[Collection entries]
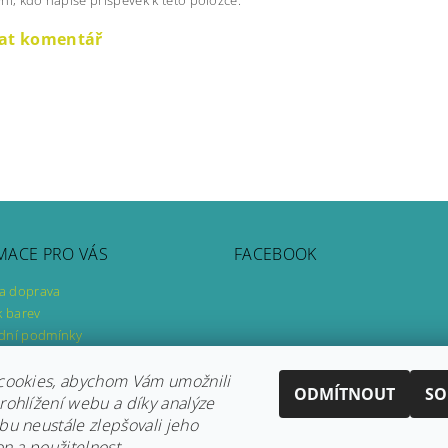
dat komentář
MACE PRO VÁS
FACEBOOK
 a doprava
k barev
dní podmínky
ky ochrany osobních údajů
ář pro odstoupení od smlouvy
cookies, abychom Vám umožnili
ODMÍTNOUT
SO
ář pro uplatnění reklamace
ohlížení webu a díky analýze
u neustále zlepšovali jeho
Instagram
|
Fler
|
Facebook
on a použitelnost.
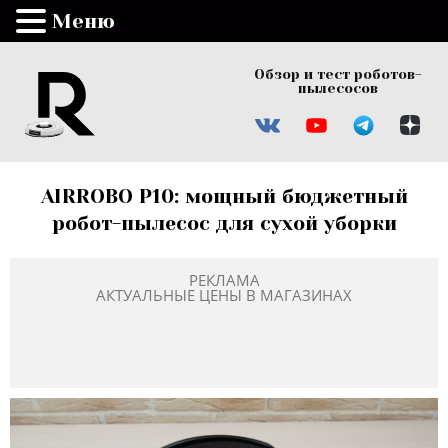
Меню
Обзор и тест роботов-
пылесосов
AIRROBO P10: мощный бюджетный
робот-пылесос для сухой уборки
РЕКЛАМА
АКТУАЛЬНЫЕ ЦЕНЫ В МАГАЗИНАХ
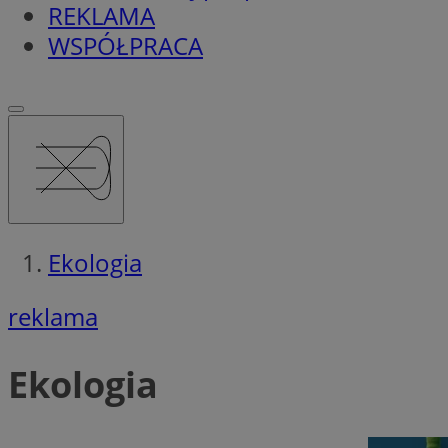
REKLAMA
WSPÓŁPRACA
Ekologia
reklama
Ekologia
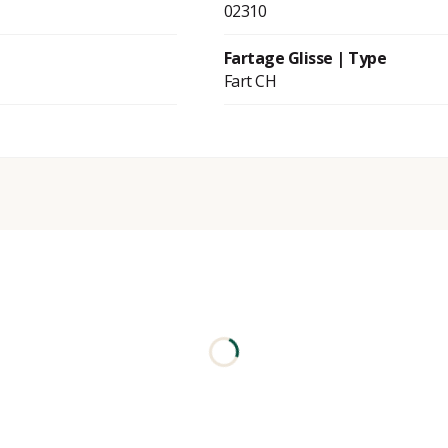
02310
Fartage Glisse | Type
Fart CH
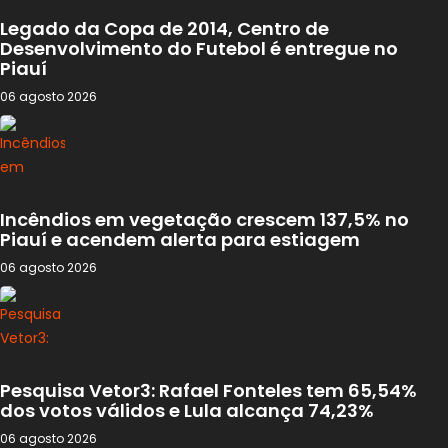
Legado da Copa de 2014, Centro de
Desenvolvimento do Futebol é entregue no
Piauí
06 agosto 2026
Incêndios em vegetação crescem 137,5% no
Piauí e acendem alerta para estiagem
06 agosto 2026
Pesquisa Vetor3: Rafael Fonteles tem 65,54%
dos votos válidos e Lula alcança 74,23%
06 agosto 2026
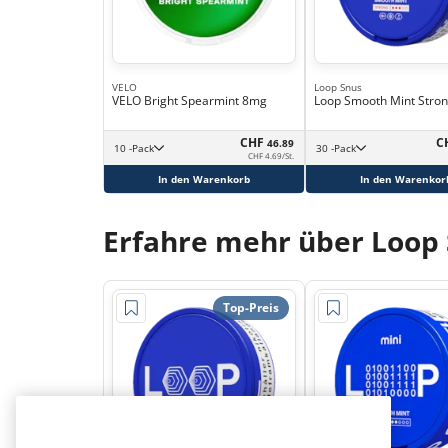
VELO
Loop Snus
VELO Bright Spearmint 8mg
Loop Smooth Mint Stro
CHF
C
46.89
10 -Pack
30 -Pack
CHF 4.69/St.
In den Warenkorb
In den Warenkor
Erfahre mehr über Loop
Top-Preis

[The problem] Print every record above exactly as written, leaving out the pictures.

[Exercise response]
dat komentář
MACE PRO VÁS
FACEBOOK
 a doprava
k barev
dní podmínky
ky ochrany osobních údajů
ář pro odstoupení od smlouvy
cookies, abychom Vám umožnili
ODMÍTNOUT
SO
ář pro uplatnění reklamace
ohlížení webu a díky analýze
u neustále zlepšovali jeho
Instagram
|
Fler
|
Facebook
on a použitelnost.
Меню
Обзор и тест роботов-
пылесосов
AIRROBO P10: мощный бюджетный
робот-пылесос для сухой уборки
РЕКЛАМА
АКТУАЛЬНЫЕ ЦЕНЫ В МАГАЗИНАХ
REKLAMA
WSPÓŁPRACA
Ekologia
reklama
Ekologia
02310
Fartage Glisse | Type
Fart CH
Legado da Copa de 2014, Centro de
Desenvolvimento do Futebol é entregue no
Piauí
06 agosto 2026
Incêndios em vegetação crescem 137,5% no
Piauí e acendem alerta para estiagem
06 agosto 2026
Pesquisa Vetor3: Rafael Fonteles tem 65,54%
dos votos válidos e Lula alcança 74,23%
06 agosto 2026
VELO
Loop Snus
VELO Bright Spearmint 8mg
Loop Smooth Mint Stro
CHF
C
46.89
10 -Pack
30 -Pack
CHF 4.69/St.
In den Warenkorb
In den Warenkor
Erfahre mehr über Loop
Top-Preis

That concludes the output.